C'est comme si la signalisation des protéines G obligeait le canal à avoir besoin de plus de « persuasion » – en termes de signaux électriques plus forts – pour s'ouvrir. Dans notre étude, nous décrivons au niveau moléculaire comment cela se fait. »
Antonios Pantazis, professeur agrégé, département des sciences biomédicales et cliniques de l'université de Linköping
Dans le canal calcique se trouvent quatre capteurs de tension qui détectent les impulsions nerveuses électriques. Lorsque la tension est suffisamment élevée, les capteurs de tension se déplacent et ouvrent le canal afin que le calcium puisse circuler. Les chercheurs ont utilisé de minuscules molécules électroluminescentes pour détecter comment ces capteurs de tension se déplacent en réponse à des signaux électriques. Ils ont découvert que les protéines G ont un impact sur le fonctionnement de capteurs de tension spécifiques, mais pas sur d'autres, les rendant plus « réticents » à détecter les signaux électriques.
« Nos découvertes mettent en évidence une partie très spécifique du grand canal calcique que les médicaments de nouvelle génération peuvent cibler pour soulager la douleur de la même manière que les opioïdes. Au lieu de bloquer complètement le canal calcique, ce qui est une méthode moins raffinée, les futurs médicaments peuvent être conçu pour affiner l'activité des canaux calciques dans la signalisation de la douleur », explique Antonios Pantazis.

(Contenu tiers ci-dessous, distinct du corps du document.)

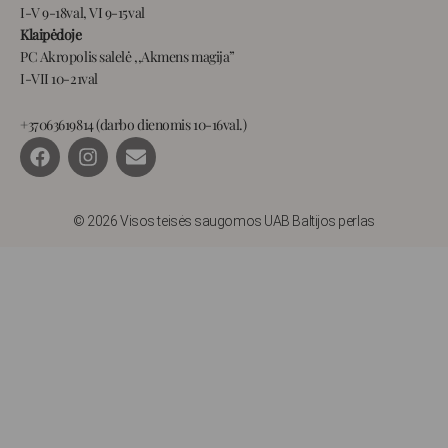
I-V 9-18val, VI 9-15val
Klaipėdoje
PC Akropolis salelė ,,Akmens magija”
I-VII 10-21val
+37063619814 (darbo dienomis 10-16val.)
F
I
E
a
n
n
c
s
v
e
t
e
b
a
l
© 2026 Visos teisės saugomos UAB Baltijos perlas
o
g
o
o
r
p
k
a
e
m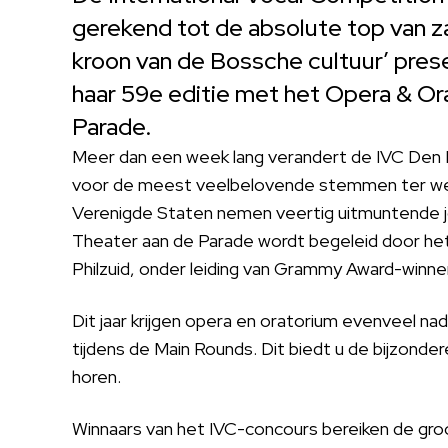
gerekend tot de absolute top van z
kroon van de Bossche cultuur’ pre
haar 59e editie met het Opera & Or
Parade.
Meer dan een week lang verandert de IVC Den 
voor de meest veelbelovende stemmen ter werel
Verenigde Staten nemen veertig uitmuntende jon
Theater aan de Parade wordt begeleid door 
Philzuid, onder leiding van Grammy Award-winn
Dit jaar krijgen opera en oratorium evenveel n
tijdens de Main Rounds. Dit biedt u de bijzond
horen.
Winnaars van het IVC-concours bereiken de gro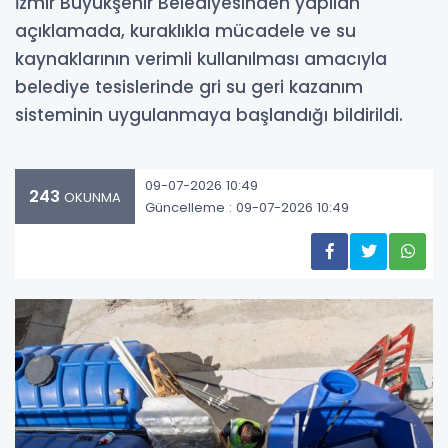
İzmir Büyükşehir Belediyesinden yapılan
açıklamada, kuraklıkla mücadele ve su
kaynaklarının verimli kullanılması amacıyla
belediye tesislerinde gri su geri kazanım
sisteminin uygulanmaya başlandığı bildirildi.
09-07-2026 10:49
243
OKUNMA
Güncelleme : 09-07-2026 10:49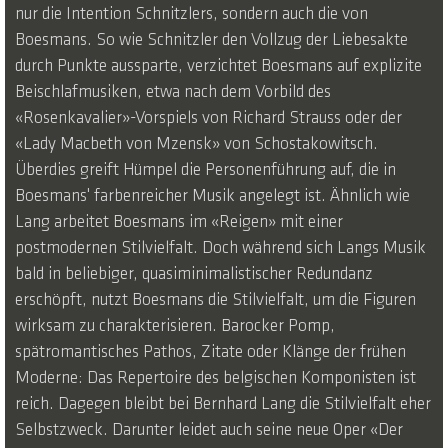
nur die Intention Schnitzlers, sondern auch die von
Boesmans. So wie Schnitzler den Vollzug der Liebesakte
durch Punkte aussparte, verzichtet Boesmans auf explizite
Beischlafmusiken, etwa nach dem Vorbild des
«Rosenkavalier»-Vorspiels von Richard Strauss oder der
«Lady Macbeth von Mzensk» von Schostakowitsch.
Überdies greift Hümpel die Personenführung auf, die in
Boesmans' farbenreicher Musik angelegt ist. Ähnlich wie
Lang arbeitet Boesmans im «Reigen» mit einer
postmodernen Stilvielfalt. Doch während sich Langs Musik
bald in beliebiger, quasiminimalistischer Redundanz
erschöpft, nutzt Boesmans die Stilvielfalt, um die Figuren
wirksam zu charakterisieren. Barocker Pomp,
spätromantisches Pathos, Zitate oder Klänge der frühen
Moderne: Das Repertoire des belgischen Komponisten ist
reich. Dagegen bleibt bei Bernhard Lang die Stilvielfalt eher
Selbstzweck. Darunter leidet auch seine neue Oper «Der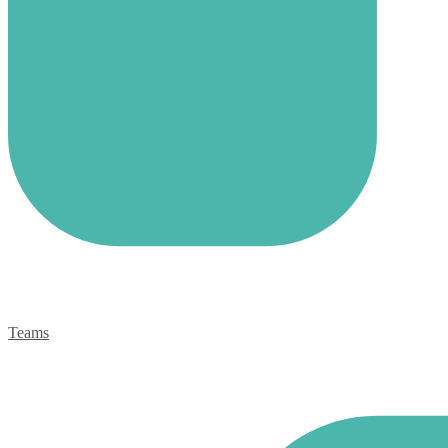
Teams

On espère que les futurs médicaments conçus pour agir sur le canal calcique CaV2.2 pourront avoir un meilleur effet analgésique et moins d’effets secondaires.
La recherche a été financée avec le soutien de la Fondation Knut et Alice Wallenberg par l'intermédiaire du Centre Wallenberg de médecine moléculaire de l'Université de Linköping, de la Fondation suédoise du cerveau, du Conseil suédois de la recherche, de l'Institut national des sciences médicales générales et du Lions Forskningsfond.